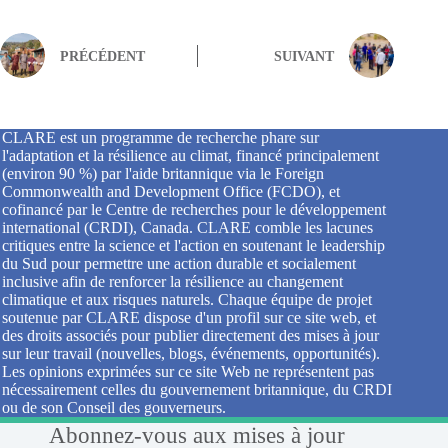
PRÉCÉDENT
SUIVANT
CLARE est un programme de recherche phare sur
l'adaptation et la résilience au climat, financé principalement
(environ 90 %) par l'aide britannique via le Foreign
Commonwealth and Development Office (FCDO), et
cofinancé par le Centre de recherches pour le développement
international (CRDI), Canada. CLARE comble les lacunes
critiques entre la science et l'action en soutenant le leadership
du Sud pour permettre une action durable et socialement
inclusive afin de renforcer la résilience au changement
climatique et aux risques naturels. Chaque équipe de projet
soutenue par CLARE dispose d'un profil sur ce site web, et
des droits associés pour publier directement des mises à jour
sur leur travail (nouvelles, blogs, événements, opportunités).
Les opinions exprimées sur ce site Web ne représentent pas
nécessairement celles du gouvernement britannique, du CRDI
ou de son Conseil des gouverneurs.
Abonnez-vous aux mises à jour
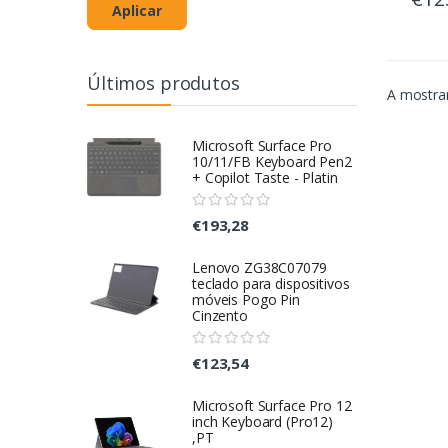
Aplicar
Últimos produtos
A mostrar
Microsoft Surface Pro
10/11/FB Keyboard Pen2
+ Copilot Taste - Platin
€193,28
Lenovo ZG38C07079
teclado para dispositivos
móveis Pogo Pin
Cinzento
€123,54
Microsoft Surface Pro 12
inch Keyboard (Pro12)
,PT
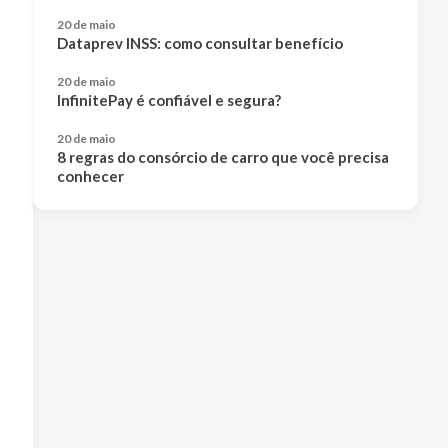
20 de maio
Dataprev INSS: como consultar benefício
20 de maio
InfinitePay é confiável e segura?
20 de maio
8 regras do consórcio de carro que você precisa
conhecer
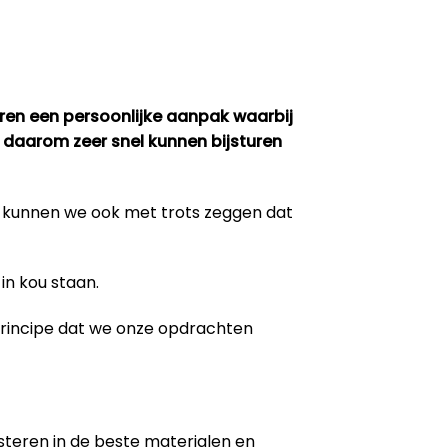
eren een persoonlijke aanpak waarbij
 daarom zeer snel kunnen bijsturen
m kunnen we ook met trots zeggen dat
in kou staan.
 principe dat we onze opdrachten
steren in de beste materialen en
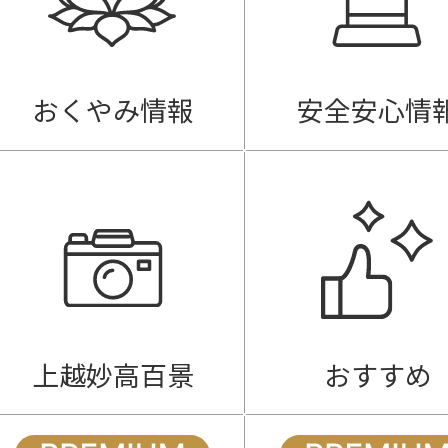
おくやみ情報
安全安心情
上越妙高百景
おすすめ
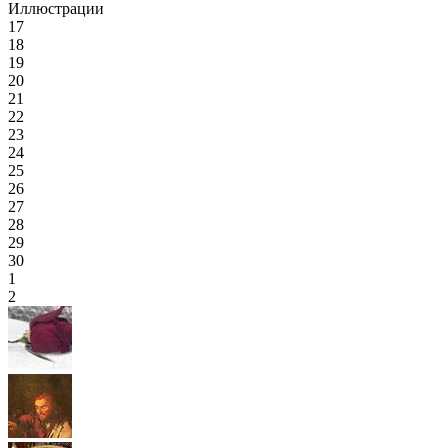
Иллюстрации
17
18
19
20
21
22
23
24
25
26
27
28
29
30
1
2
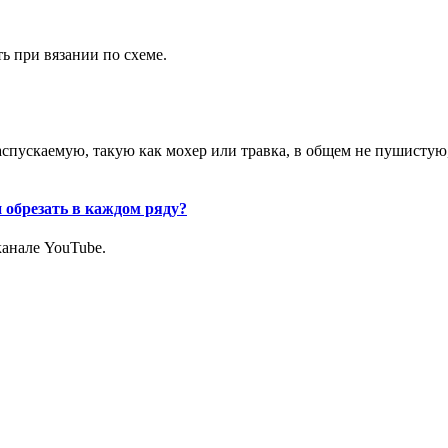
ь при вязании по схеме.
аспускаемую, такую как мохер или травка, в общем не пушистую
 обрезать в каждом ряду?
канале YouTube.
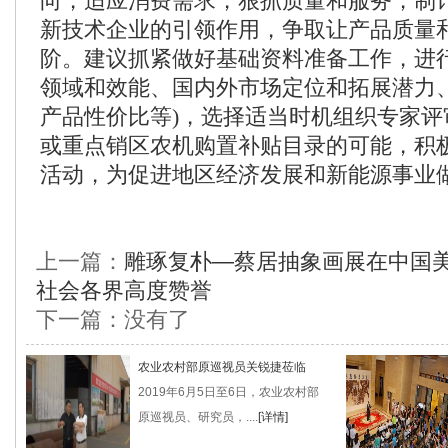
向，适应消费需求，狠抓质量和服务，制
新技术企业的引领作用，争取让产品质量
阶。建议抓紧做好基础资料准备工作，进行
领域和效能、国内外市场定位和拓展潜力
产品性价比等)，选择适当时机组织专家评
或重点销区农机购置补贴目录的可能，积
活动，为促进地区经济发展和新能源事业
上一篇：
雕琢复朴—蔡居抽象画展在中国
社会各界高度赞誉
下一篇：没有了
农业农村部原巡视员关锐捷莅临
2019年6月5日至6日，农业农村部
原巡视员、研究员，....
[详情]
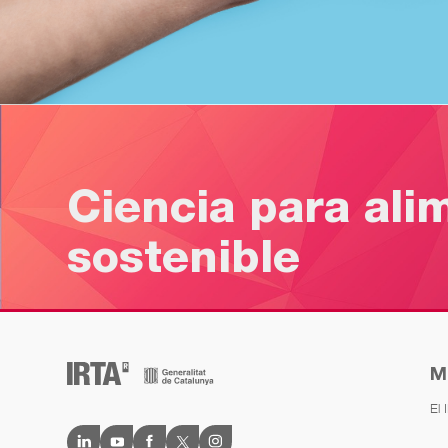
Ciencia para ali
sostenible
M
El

• • • •

**Directions:**
Any pictures are to be skipped, and the lines from the beginning of the entries through the line with "critiques entre la" copied exactly.

**Worked solution:**
PRÉCÉDENT
SUIVANT
CLARE est un programme de recherche phare sur
l'adaptation et la résilience au climat, financé principalement
(environ 90 %) par l'aide britannique via le Foreign
Commonwealth and Development Office (FCDO), et
cofinancé par le Centre de recherches pour le développement
international (CRDI), Canada. CLARE comble les lacunes
critiques entre la science et l'action en soutenant le leadership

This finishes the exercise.